Comunque vada Di Matteo è in un cul de sac, con tanti complimenti allo Stato.
Se resta a Palermo il rischio di morte è elevatissimo (sempre più) perché il sistema criminale che regola come un termostato la temperatura sociale e politica in Italia non può permettersi che prosegua con il pool nel processo e, qualora anche ne uscisse sconfitto, non sarebbe una lezione sufficiente.
Se plana a Roma si troverebbe una fanfara di benvenuto da parte di alcuni suoi colleghi che in confronto la marcia funebre suona a festa.
Se accetta il trasferimento straordinario ci sarà sempre qualcuno che dirà che lo ha fatto per evitare di cadere giudiziariamente sul campo.

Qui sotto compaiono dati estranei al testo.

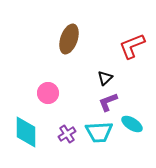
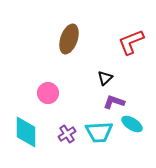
red L-shape: moved 1 px left, 4 px up
purple L-shape: moved 6 px right; rotated 40 degrees clockwise
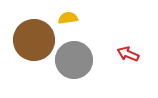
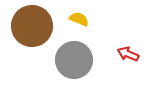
yellow semicircle: moved 11 px right, 1 px down; rotated 30 degrees clockwise
brown circle: moved 2 px left, 14 px up
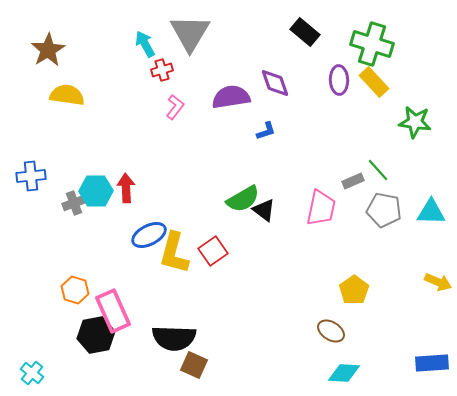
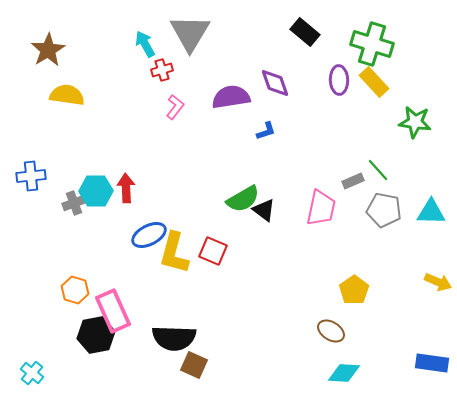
red square: rotated 32 degrees counterclockwise
blue rectangle: rotated 12 degrees clockwise
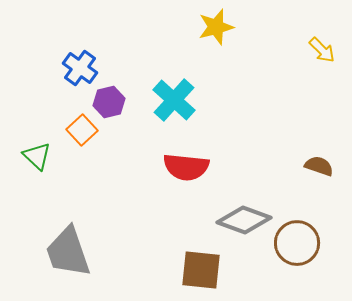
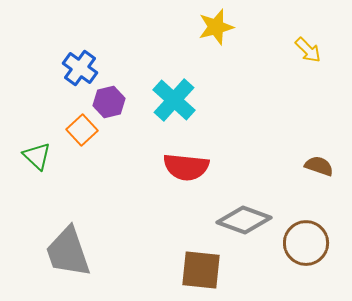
yellow arrow: moved 14 px left
brown circle: moved 9 px right
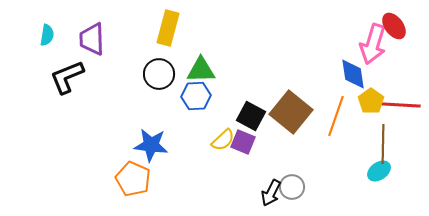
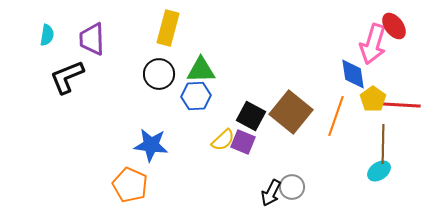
yellow pentagon: moved 2 px right, 2 px up
orange pentagon: moved 3 px left, 6 px down
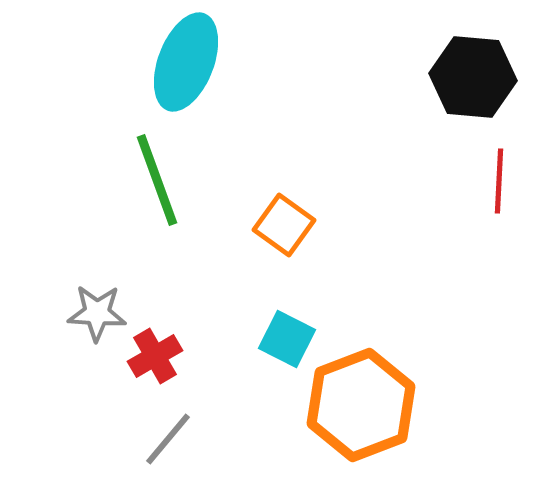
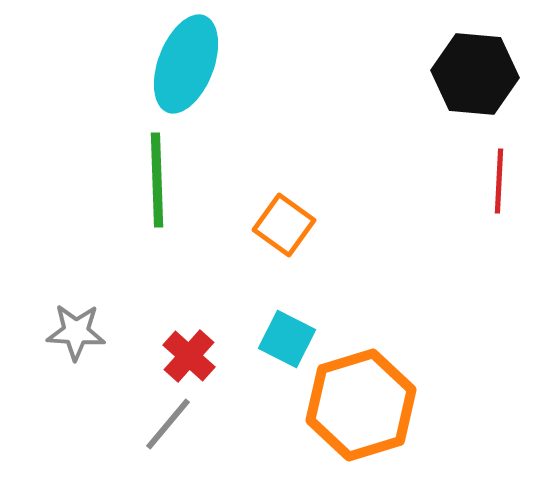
cyan ellipse: moved 2 px down
black hexagon: moved 2 px right, 3 px up
green line: rotated 18 degrees clockwise
gray star: moved 21 px left, 19 px down
red cross: moved 34 px right; rotated 18 degrees counterclockwise
orange hexagon: rotated 4 degrees clockwise
gray line: moved 15 px up
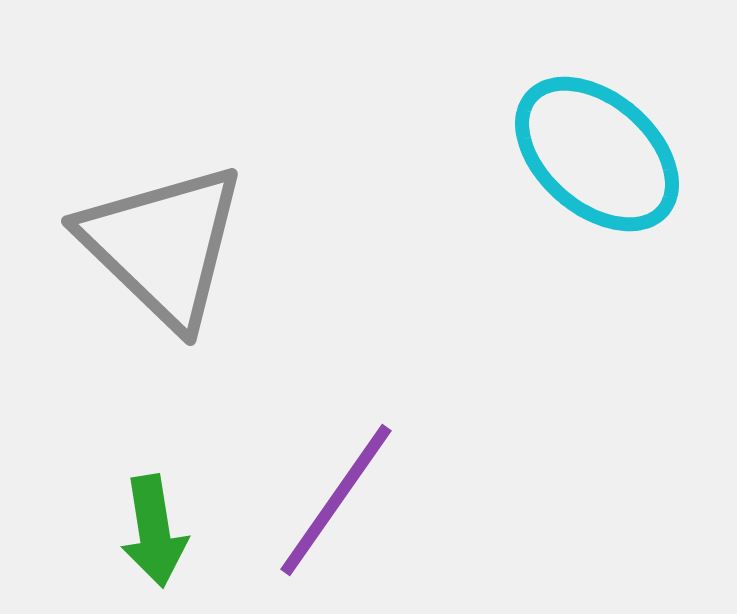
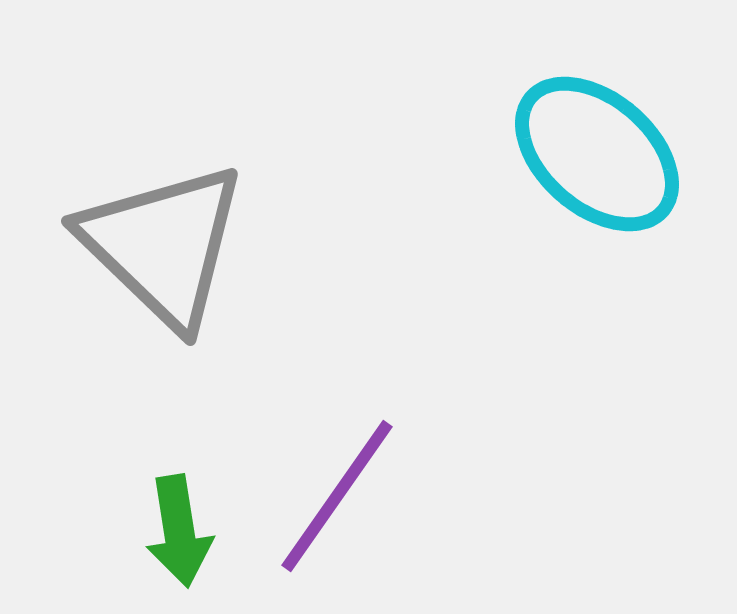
purple line: moved 1 px right, 4 px up
green arrow: moved 25 px right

Se non accetterà il trasferimento una parte dei suoi colleghi si sarà sciacquata la coscienza potendo dire che la via d’uscita l’aveva ma l’ha rifiutata e un’altra parte dirà che vuole fare la figura del martire.
Comunque vada è una sconfitta per lo Stato. Rectius: per quella quota parte che crede che un Servitore dello Stato come Di Matteo vada protetto (non certo solo con una scorta) e vada messo nelle condizioni di svolgere al meglio il proprio lavoro. Ambo le cose non sono scientificamente (non certo per caso) accadute.
Resta – oltre questa sostanza – la possibilità di un’apparenza. Vale a dire che il ricorso venga accettato o che Di Matteo, partecipando ancora al concorso per accedere in Dna, faccia ingresso nella Direzione nazionale antimafia con le proprie forze e per i propri meriti, pur conscio delle difficoltà descritte. Lo Stato non si sarebbe certo riscattato ma l’altro Stato, quello infedele e marcio che scorre nelle vene di quello sano, ne uscirebbe per una volta sconfitto.